La ministre des Sports Marina Ferrari, tête de liste Modem, a été éliminée dès le premier tour des élections municipales à Aix-les-Bains.
Un revers politique cinglant pour une figure du sport français. Marina Ferrari, ministre des Sports, de la Jeunesse et de la Vie associative, a été battue dès le premier tour des élections municipales à Aix-les-Bains, en Savoie, ce dimanche. Un échec inattendu pour celle qui menait la liste du Modem dans cette ville thermale de quelque 30 000 habitants.
Un premier tour sans appel pour la ministre
Tête de liste pour le mouvement centriste, Marina Ferrari espérait conquérir la mairie de cette commune savoyarde qu'elle connaît bien. Mais les électeurs en ont décidé autrement. Éliminée au terme du premier tour, la ministre ne pourra pas se qualifier pour le second round de ce scrutin local. Un camouflet d'autant plus symbolique qu'il survient en plein exercice de ses fonctions gouvernementales.
Ce résultat met en lumière la difficulté, pour les membres du gouvernement, de convertir leur notoriété nationale en capital électoral local. Le terrain municipal obéit à ses propres règles, souvent imperméables aux étiquettes ministérielles. Le Modem, allié central de la majorité présidentielle, enregistre ici un revers significatif dans une ville pourtant considérée comme accessible.
Le sport et la politique, deux arènes distinctes
Marina Ferrari avait pris la tête du ministère des Sports dans un contexte particulièrement exigeant, héritant d'un portefeuille stratégique dans le sillage des Jeux Olympiques de Paris 2024. Sa mission : pérenniser l'héritage sportif de cet événement historique et dynamiser la pratique sportive en France. Un défi de taille qui mobilise l'essentiel de son énergie sur la scène nationale.
Mener de front une responsabilité ministérielle et une campagne municipale relevait pourtant du pari risqué. Le cumul des agendas, la présence sur le terrain, la proximité avec les électeurs locaux — autant d'exigences difficiles à satisfaire depuis les couloirs d'un ministère parisien. Ce premier tour sanctionne peut-être moins le bilan politique de la ministre que son absence de profondeur dans l'ancrage local aixois.

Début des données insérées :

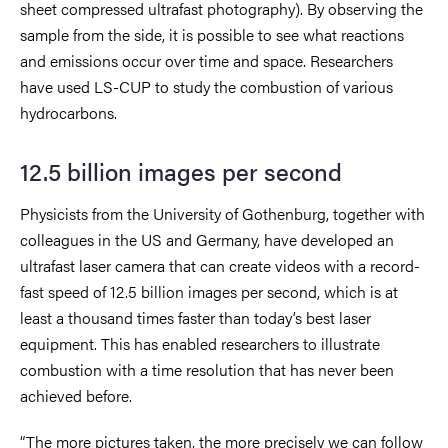
sheet compressed ultrafast photography). By observing the
sample from the side, it is possible to see what reactions
and emissions occur over time and space. Researchers
have used LS-CUP to study the combustion of various
hydrocarbons.
12.5 billion images per second
Physicists from the University of Gothenburg, together with
colleagues in the US and Germany, have developed an
ultrafast laser camera that can create videos with a record-
fast speed of 12.5 billion images per second, which is at
least a thousand times faster than today’s best laser
equipment. This has enabled researchers to illustrate
combustion with a time resolution that has never been
achieved before.
“The more pictures taken, the more precisely we can follow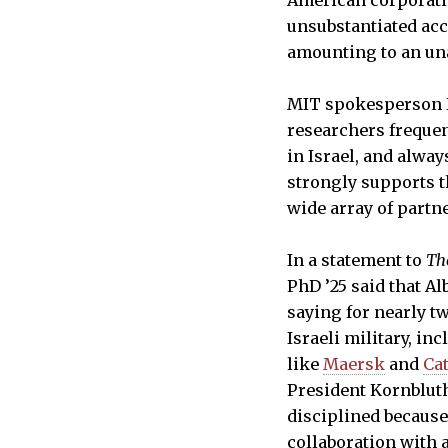
American corporatio
unsubstantiated acc
amounting to an un
MIT spokesperson K
researchers frequen
in Israel, and alway
strongly supports t
wide array of partne
In a statement to
Th
PhD ’25 said that A
saying for nearly tw
Israeli military, i
like
Maersk
and
Cat
President Kornbluth
disciplined because
collaboration with 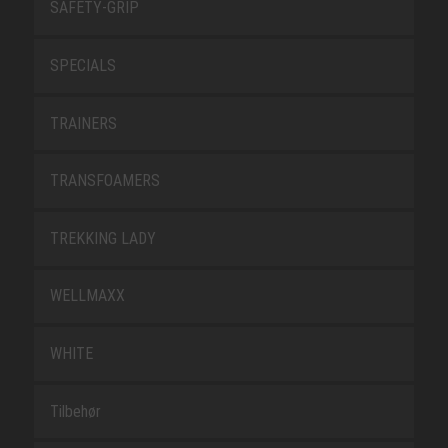
SAFETY-GRIP
SPECIALS
TRAINERS
TRANSFOAMERS
TREKKING LADY
WELLMAXX
WHITE
Tilbehør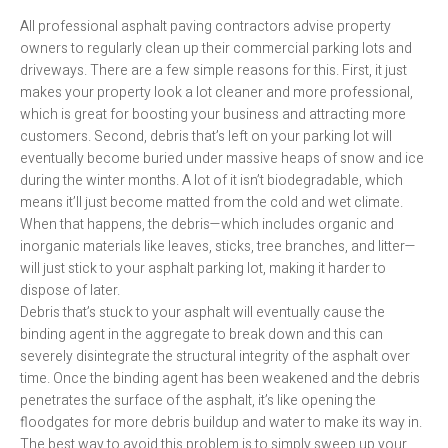
All professional asphalt paving contractors advise property
owners to regularly clean up their commercial parking lots and
driveways. There are a few simple reasons for this. First, it just
makes your property look a lot cleaner and more professional,
which is great for boosting your business and attracting more
customers. Second, debris that’s left on your parking lot will
eventually become buried under massive heaps of snow and ice
during the winter months. A lot of it isn’t biodegradable, which
means it’ll just become matted from the cold and wet climate.
When that happens, the debris—which includes organic and
inorganic materials like leaves, sticks, tree branches, and litter—
will just stick to your asphalt parking lot, making it harder to
dispose of later.
Debris that’s stuck to your asphalt will eventually cause the
binding agent in the aggregate to break down and this can
severely disintegrate the structural integrity of the asphalt over
time. Once the binding agent has been weakened and the debris
penetrates the surface of the asphalt, it’s like opening the
floodgates for more debris buildup and water to make its way in.
The best way to avoid this problem is to simply sweep up your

Quel avenir pour la ministre après ce revers ?
La défaite électorale de Marina Ferrari ne remet pas en cause, à ce stade, sa position au gouvernement. Les ministres battus aux élections locales ne sont pas automatiquement fragilisés dans leur portefeuille. Mais ce revers porte une valeur symbolique forte, rappelant que la légitimité démocratique locale reste un indicateur précieux de l'ancrage d'un responsable politique.
Pour la ministre, l'heure est désormais au rebond. Ses priorités sportives — développement des infrastructures, promotion du sport pour tous, soutien au mouvement associatif — restent entières. Aix-les-Bains tournera la page de ce scrutin ; Marina Ferrari, elle, devra concentrer toute son énergie sur les dossiers qui lui incombent au niveau national. Un retour aux fondamentaux, dans l'arène où elle dispose de tous les leviers pour agir.